If your material is dense, then you might proceed by considering the volume density and multiply that by  a characteristic length which approximately represents an atomic layer thickness.

Otherwise you could give an interval defined by the areal density of more open single crystal surfaces (100) on the lower end and the high density (111) surface as the upper limit. These are easily computed from the cubic lattice constant (0.408 nm). Keep in mind that the crystal structure is an fcc lattice.

Hi  samuel, In addition to Kai answer, in order to know the value of  atomic dense in the polycrystalline silver, I think you have to consider your sample homogeneity  first by running SEM. Then run TEM and AFM analysis, in order to quantify atomic dense in certain area (x nm to y nm), the depth (z nm) then compare to single silver atomic volume. I hope this will aid you. Also you can read this article (attached), thanks.   

The solution is rather simple, as far as you don't need the number at highest precision: The atomic mass of silver is 107.868 u . Remember that the value of u (or Dalton) is 1.660539 x 10^-24 g. Thus one atom of silver, irrespective of the crystaline state, has a mass of 1.79119  x 10^-22 g. Next we need he density of silver (and this is the only point where there is a - negligible, for most purposes - difference between polycrystalline and monocrystalline samples). The density is 10.49 g cm^-3. Dividing this density by the mass of a single atom gives 5.856 x 10^22 atoms in a centimeter cubed.

All values used here can be found in numerous books, and also in Wikipedia. So it is advisable to read first, and ask only when you do not find anything in the literature.

Good luck

Max

Perhaps I should have been more clear. I am looking for the approximate number of atoms per cm2 on the polycrystalline surface, not the number of atoms per unit volume. I have found values for the number of atoms per cm2 in the 111, 110 and 100 crystal faces, but would need to know the relative proportions of each crystal in the polycrystalline surface to take an average. I know this has been found for platinum, where polycrystalline Pt is said to have 1.3 x 10^15 atoms cm-2, so I was looking for an equivalent for silver. It would not need to be precise just an approximation is ok. 

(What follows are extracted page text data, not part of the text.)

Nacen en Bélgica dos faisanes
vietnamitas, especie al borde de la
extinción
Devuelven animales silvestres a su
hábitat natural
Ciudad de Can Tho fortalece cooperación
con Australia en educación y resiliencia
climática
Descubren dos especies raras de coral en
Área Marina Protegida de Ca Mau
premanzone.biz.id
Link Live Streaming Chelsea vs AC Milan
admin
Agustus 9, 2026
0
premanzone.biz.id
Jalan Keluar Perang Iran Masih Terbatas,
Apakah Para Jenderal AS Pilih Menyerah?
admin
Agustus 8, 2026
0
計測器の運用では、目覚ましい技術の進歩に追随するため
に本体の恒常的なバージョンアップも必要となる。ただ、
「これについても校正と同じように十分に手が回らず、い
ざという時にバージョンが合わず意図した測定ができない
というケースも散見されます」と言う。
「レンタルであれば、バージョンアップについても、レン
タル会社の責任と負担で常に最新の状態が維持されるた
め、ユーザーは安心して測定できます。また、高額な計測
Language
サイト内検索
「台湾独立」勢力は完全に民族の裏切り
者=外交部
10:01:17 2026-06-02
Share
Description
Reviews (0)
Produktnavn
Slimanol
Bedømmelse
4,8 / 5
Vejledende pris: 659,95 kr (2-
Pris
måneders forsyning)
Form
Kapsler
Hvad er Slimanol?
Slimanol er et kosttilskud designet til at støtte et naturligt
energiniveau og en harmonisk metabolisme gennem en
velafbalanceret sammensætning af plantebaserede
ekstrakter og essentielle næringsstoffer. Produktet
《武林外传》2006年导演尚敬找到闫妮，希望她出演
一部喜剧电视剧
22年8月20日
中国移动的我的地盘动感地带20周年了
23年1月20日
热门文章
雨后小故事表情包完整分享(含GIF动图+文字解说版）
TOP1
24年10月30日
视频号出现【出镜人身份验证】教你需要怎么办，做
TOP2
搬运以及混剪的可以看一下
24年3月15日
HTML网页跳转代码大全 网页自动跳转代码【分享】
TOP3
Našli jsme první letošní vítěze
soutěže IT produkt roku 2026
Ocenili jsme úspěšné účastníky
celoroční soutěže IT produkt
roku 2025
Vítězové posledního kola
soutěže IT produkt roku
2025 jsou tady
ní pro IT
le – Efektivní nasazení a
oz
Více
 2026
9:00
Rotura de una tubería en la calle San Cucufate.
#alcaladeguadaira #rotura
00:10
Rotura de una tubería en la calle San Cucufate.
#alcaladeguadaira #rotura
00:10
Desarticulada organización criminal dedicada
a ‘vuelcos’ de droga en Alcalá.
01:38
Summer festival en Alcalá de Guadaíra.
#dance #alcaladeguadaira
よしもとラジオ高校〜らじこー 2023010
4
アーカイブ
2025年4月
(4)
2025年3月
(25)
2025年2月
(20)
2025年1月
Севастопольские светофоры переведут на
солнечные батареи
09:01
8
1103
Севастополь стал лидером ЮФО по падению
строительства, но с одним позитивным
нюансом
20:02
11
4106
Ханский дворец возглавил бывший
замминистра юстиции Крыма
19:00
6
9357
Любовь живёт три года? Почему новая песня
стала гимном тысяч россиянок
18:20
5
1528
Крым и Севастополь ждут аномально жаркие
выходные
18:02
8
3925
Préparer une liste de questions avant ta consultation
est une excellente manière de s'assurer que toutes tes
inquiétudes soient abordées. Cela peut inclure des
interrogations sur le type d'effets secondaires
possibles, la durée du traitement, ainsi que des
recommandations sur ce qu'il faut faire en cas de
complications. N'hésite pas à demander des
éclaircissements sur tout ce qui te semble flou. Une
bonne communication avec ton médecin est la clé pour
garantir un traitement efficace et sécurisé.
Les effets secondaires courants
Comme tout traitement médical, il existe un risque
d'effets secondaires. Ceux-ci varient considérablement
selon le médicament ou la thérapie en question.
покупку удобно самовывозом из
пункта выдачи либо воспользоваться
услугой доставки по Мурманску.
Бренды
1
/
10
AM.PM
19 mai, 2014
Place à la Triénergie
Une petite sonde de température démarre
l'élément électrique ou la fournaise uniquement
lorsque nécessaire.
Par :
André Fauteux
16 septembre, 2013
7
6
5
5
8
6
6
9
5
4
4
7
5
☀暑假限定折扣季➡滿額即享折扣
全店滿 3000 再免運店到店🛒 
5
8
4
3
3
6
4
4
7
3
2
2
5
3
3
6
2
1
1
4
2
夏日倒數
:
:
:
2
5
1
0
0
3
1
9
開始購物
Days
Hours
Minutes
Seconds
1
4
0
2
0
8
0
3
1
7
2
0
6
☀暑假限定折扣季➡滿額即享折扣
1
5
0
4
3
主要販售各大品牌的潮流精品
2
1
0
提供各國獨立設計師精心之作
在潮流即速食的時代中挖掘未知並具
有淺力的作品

Samuel, you would have to scrutinize how that number was evaluated and what it actually means. A polycrystalline film may still be textured (depending on substrate and preparation protocol) and the number vary accordingly.

Also, in addition to what you just wrote, how about rough and flat surfaces? What would you count as "the surface" or surface area?

(100): 1.2 x 1015/cm2

(111): 1.39 x 1015/cm2

They're within 10% of their average. Wouldn't that be good enough if you're just looking for an approximate number? (hope I did my math right...)

Sorry, I misunderstood your question.

Greetings, Max

calculating the cube root of Max' atoms per cm³ and sqaring the result should give us the wanted atoms per cm².

(5.856*10^22)^(2/3) = 1.508*10^15

This is also in the magnitude of Kai's atoms per cm².

These 10^15cm-² is also a number our nanomaterial science prof. wanted us to keep in mind as a role of thumb.